Give a faithful, exact copy of all entries, minus the images.
***** Available data *****
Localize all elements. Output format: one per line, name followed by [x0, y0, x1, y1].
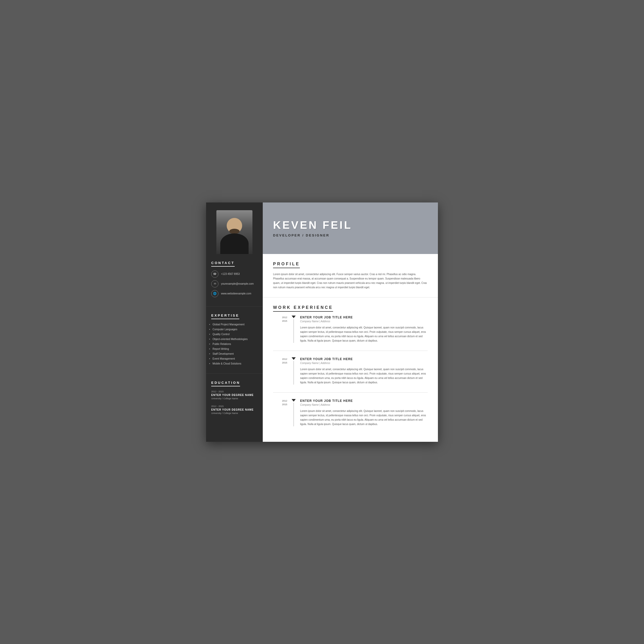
contact-title: CONTACT [211, 261, 235, 267]
work-year-start: 2012 [273, 316, 287, 319]
timeline-arrow [292, 316, 296, 318]
work-description: Lorem ipsum dolor sit amet, consectetur … [300, 325, 428, 343]
work-job-title: ENTER YOUR JOB TITLE HERE [300, 399, 428, 403]
work-timeline [291, 357, 296, 385]
education-years: 2012 - 2015 [211, 405, 258, 408]
education-school: University / College Name [211, 397, 258, 400]
work-year-end: 2015 [273, 361, 287, 365]
work-details: ENTER YOUR JOB TITLE HERE Company Name |… [300, 399, 428, 426]
avatar-body [220, 233, 249, 254]
header-section: KEVEN FEIL DEVELOPER / DESIGNER [206, 202, 438, 254]
expertise-item: Quality Control [211, 333, 258, 336]
email-icon: ✉ [211, 280, 218, 287]
profile-section: PROFILE Lorem ipsum dolor sit amet, cons… [263, 254, 438, 298]
work-title: WORK EXPERIENCE [273, 305, 333, 312]
education-entry: 2012 - 2015 ENTER YOUR DEGREE NAME Unive… [211, 405, 258, 414]
expertise-item: Object-oriented Methodologies [211, 338, 258, 341]
work-company: Company Name | Address [300, 403, 428, 406]
website-item: 🌐 www.websiteexample.com [211, 290, 258, 297]
work-description: Lorem ipsum dolor sit amet, consectetur … [300, 367, 428, 385]
work-details: ENTER YOUR JOB TITLE HERE Company Name |… [300, 357, 428, 385]
phone-item: ☎ +123 4567 8953 [211, 270, 258, 278]
work-year-end: 2015 [273, 403, 287, 406]
work-year-start: 2012 [273, 357, 287, 361]
work-year: 2012 2015 [273, 399, 287, 426]
resume-page: KEVEN FEIL DEVELOPER / DESIGNER CONTACT … [206, 202, 438, 442]
expertise-item: Global Project Management [211, 323, 258, 326]
work-year-start: 2012 [273, 399, 287, 403]
photo-section [206, 202, 263, 254]
work-list: 2012 2015 ENTER YOUR JOB TITLE HERE Comp… [273, 316, 428, 426]
work-job-title: ENTER YOUR JOB TITLE HERE [300, 316, 428, 319]
education-degree: ENTER YOUR DEGREE NAME [211, 408, 258, 411]
work-company: Company Name | Address [300, 362, 428, 365]
education-entry: 2012 - 2015 ENTER YOUR DEGREE NAME Unive… [211, 390, 258, 400]
body-section: CONTACT ☎ +123 4567 8953 ✉ yourexample@e… [206, 254, 438, 442]
education-years: 2012 - 2015 [211, 390, 258, 393]
contact-section: CONTACT ☎ +123 4567 8953 ✉ yourexample@e… [206, 254, 263, 307]
expertise-item: Mobile & Cloud Solutions [211, 362, 258, 365]
timeline-arrow [292, 357, 296, 360]
expertise-item: Public Relations [211, 343, 258, 345]
sidebar: CONTACT ☎ +123 4567 8953 ✉ yourexample@e… [206, 254, 263, 442]
work-entry: 2012 2015 ENTER YOUR JOB TITLE HERE Comp… [273, 357, 428, 385]
education-section: EDUCATION 2012 - 2015 ENTER YOUR DEGREE … [206, 374, 263, 426]
website-text: www.websiteexample.com [221, 292, 251, 295]
email-item: ✉ yourexample@example.com [211, 280, 258, 287]
full-name: KEVEN FEIL [273, 219, 428, 231]
expertise-item: Report Writing [211, 348, 258, 350]
work-company: Company Name | Address [300, 320, 428, 323]
main-content: PROFILE Lorem ipsum dolor sit amet, cons… [263, 254, 438, 442]
education-degree: ENTER YOUR DEGREE NAME [211, 394, 258, 396]
job-title: DEVELOPER / DESIGNER [273, 233, 428, 237]
timeline-arrow [292, 399, 296, 402]
phone-icon: ☎ [211, 270, 218, 278]
phone-text: +123 4567 8953 [221, 273, 240, 275]
timeline-line [293, 319, 294, 343]
expertise-list: Global Project ManagementComputer Langua… [211, 323, 258, 365]
work-job-title: ENTER YOUR JOB TITLE HERE [300, 357, 428, 361]
timeline-line [293, 361, 294, 385]
work-section: WORK EXPERIENCE 2012 2015 ENTER YOUR JOB… [263, 298, 438, 442]
profile-title: PROFILE [273, 262, 300, 268]
education-school: University / College Name [211, 412, 258, 414]
education-title: EDUCATION [211, 381, 240, 386]
expertise-item: Computer Languages [211, 328, 258, 331]
expertise-item: Staff Development [211, 352, 258, 355]
profile-text: Lorem ipsum dolor sit amet, consectetur … [273, 272, 428, 290]
work-year: 2012 2015 [273, 357, 287, 385]
work-details: ENTER YOUR JOB TITLE HERE Company Name |… [300, 316, 428, 343]
avatar-beard [229, 229, 240, 234]
work-description: Lorem ipsum dolor sit amet, consectetur … [300, 409, 428, 426]
header-info: KEVEN FEIL DEVELOPER / DESIGNER [263, 202, 438, 254]
expertise-item: Event Management [211, 357, 258, 360]
education-list: 2012 - 2015 ENTER YOUR DEGREE NAME Unive… [211, 390, 258, 414]
work-timeline [291, 316, 296, 343]
work-entry: 2012 2015 ENTER YOUR JOB TITLE HERE Comp… [273, 399, 428, 426]
work-year: 2012 2015 [273, 316, 287, 343]
work-year-end: 2015 [273, 319, 287, 323]
email-text: yourexample@example.com [221, 282, 254, 285]
expertise-section: EXPERTISE Global Project ManagementCompu… [206, 307, 263, 374]
work-entry: 2012 2015 ENTER YOUR JOB TITLE HERE Comp… [273, 316, 428, 343]
timeline-line [293, 403, 294, 426]
avatar [216, 210, 252, 254]
work-timeline [291, 399, 296, 426]
website-icon: 🌐 [211, 290, 218, 297]
expertise-title: EXPERTISE [211, 313, 239, 319]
*****
**Output of the task:**
Localize all elements. Output format: one per line, name followed by [x0, y0, x1, y1].
contact-title: CONTACT [211, 261, 235, 267]
work-year-start: 2012 [273, 316, 287, 319]
timeline-arrow [292, 316, 296, 318]
work-description: Lorem ipsum dolor sit amet, consectetur … [300, 325, 428, 343]
work-job-title: ENTER YOUR JOB TITLE HERE [300, 399, 428, 403]
work-timeline [291, 357, 296, 385]
education-years: 2012 - 2015 [211, 405, 258, 408]
education-school: University / College Name [211, 397, 258, 400]
work-year-end: 2015 [273, 361, 287, 365]
work-details: ENTER YOUR JOB TITLE HERE Company Name |… [300, 399, 428, 426]
avatar-body [220, 233, 249, 254]
header-section: KEVEN FEIL DEVELOPER / DESIGNER [206, 202, 438, 254]
expertise-item: Quality Control [211, 333, 258, 336]
email-icon: ✉ [211, 280, 218, 287]
profile-section: PROFILE Lorem ipsum dolor sit amet, cons… [263, 254, 438, 298]
work-title: WORK EXPERIENCE [273, 305, 333, 312]
education-entry: 2012 - 2015 ENTER YOUR DEGREE NAME Unive… [211, 405, 258, 414]
expertise-item: Object-oriented Methodologies [211, 338, 258, 341]
work-company: Company Name | Address [300, 403, 428, 406]
website-item: 🌐 www.websiteexample.com [211, 290, 258, 297]
work-description: Lorem ipsum dolor sit amet, consectetur … [300, 367, 428, 385]
work-details: ENTER YOUR JOB TITLE HERE Company Name |… [300, 357, 428, 385]
phone-item: ☎ +123 4567 8953 [211, 270, 258, 278]
work-year-end: 2015 [273, 403, 287, 406]
work-year-start: 2012 [273, 357, 287, 361]
work-year: 2012 2015 [273, 399, 287, 426]
resume-page: KEVEN FEIL DEVELOPER / DESIGNER CONTACT … [206, 202, 438, 442]
expertise-item: Global Project Management [211, 323, 258, 326]
work-year-start: 2012 [273, 399, 287, 403]
photo-section [206, 202, 263, 254]
work-list: 2012 2015 ENTER YOUR JOB TITLE HERE Comp… [273, 316, 428, 426]
work-job-title: ENTER YOUR JOB TITLE HERE [300, 316, 428, 319]
education-degree: ENTER YOUR DEGREE NAME [211, 408, 258, 411]
work-company: Company Name | Address [300, 362, 428, 365]
education-entry: 2012 - 2015 ENTER YOUR DEGREE NAME Unive… [211, 390, 258, 400]
body-section: CONTACT ☎ +123 4567 8953 ✉ yourexample@e… [206, 254, 438, 442]
education-years: 2012 - 2015 [211, 390, 258, 393]
contact-section: CONTACT ☎ +123 4567 8953 ✉ yourexample@e… [206, 254, 263, 307]
expertise-item: Mobile & Cloud Solutions [211, 362, 258, 365]
timeline-arrow [292, 357, 296, 360]
expertise-item: Public Relations [211, 343, 258, 345]
sidebar: CONTACT ☎ +123 4567 8953 ✉ yourexample@e… [206, 254, 263, 442]
work-entry: 2012 2015 ENTER YOUR JOB TITLE HERE Comp… [273, 357, 428, 385]
education-section: EDUCATION 2012 - 2015 ENTER YOUR DEGREE … [206, 374, 263, 426]
website-text: www.websiteexample.com [221, 292, 251, 295]
email-item: ✉ yourexample@example.com [211, 280, 258, 287]
full-name: KEVEN FEIL [273, 219, 428, 231]
expertise-item: Report Writing [211, 348, 258, 350]
work-company: Company Name | Address [300, 320, 428, 323]
main-content: PROFILE Lorem ipsum dolor sit amet, cons… [263, 254, 438, 442]
education-degree: ENTER YOUR DEGREE NAME [211, 394, 258, 396]
job-title: DEVELOPER / DESIGNER [273, 233, 428, 237]
timeline-arrow [292, 399, 296, 402]
phone-icon: ☎ [211, 270, 218, 278]
phone-text: +123 4567 8953 [221, 273, 240, 275]
timeline-line [293, 319, 294, 343]
expertise-list: Global Project ManagementComputer Langua… [211, 323, 258, 365]
work-job-title: ENTER YOUR JOB TITLE HERE [300, 357, 428, 361]
timeline-line [293, 361, 294, 385]
work-section: WORK EXPERIENCE 2012 2015 ENTER YOUR JOB… [263, 298, 438, 442]
profile-title: PROFILE [273, 262, 300, 268]
education-school: University / College Name [211, 412, 258, 414]
education-title: EDUCATION [211, 381, 240, 386]
expertise-item: Computer Languages [211, 328, 258, 331]
expertise-item: Staff Development [211, 352, 258, 355]
profile-text: Lorem ipsum dolor sit amet, consectetur … [273, 272, 428, 290]
work-year: 2012 2015 [273, 357, 287, 385]
work-details: ENTER YOUR JOB TITLE HERE Company Name |… [300, 316, 428, 343]
avatar-beard [229, 229, 240, 234]
work-description: Lorem ipsum dolor sit amet, consectetur … [300, 409, 428, 426]
header-info: KEVEN FEIL DEVELOPER / DESIGNER [263, 202, 438, 254]
expertise-item: Event Management [211, 357, 258, 360]
education-list: 2012 - 2015 ENTER YOUR DEGREE NAME Unive… [211, 390, 258, 414]
work-timeline [291, 316, 296, 343]
work-entry: 2012 2015 ENTER YOUR JOB TITLE HERE Comp… [273, 399, 428, 426]
work-year: 2012 2015 [273, 316, 287, 343]
work-year-end: 2015 [273, 319, 287, 323]
email-text: yourexample@example.com [221, 282, 254, 285]
expertise-section: EXPERTISE Global Project ManagementCompu… [206, 307, 263, 374]
work-entry: 2012 2015 ENTER YOUR JOB TITLE HERE Comp… [273, 316, 428, 343]
timeline-line [293, 403, 294, 426]
avatar [216, 210, 252, 254]
work-timeline [291, 399, 296, 426]
website-icon: 🌐 [211, 290, 218, 297]
expertise-title: EXPERTISE [211, 313, 239, 319]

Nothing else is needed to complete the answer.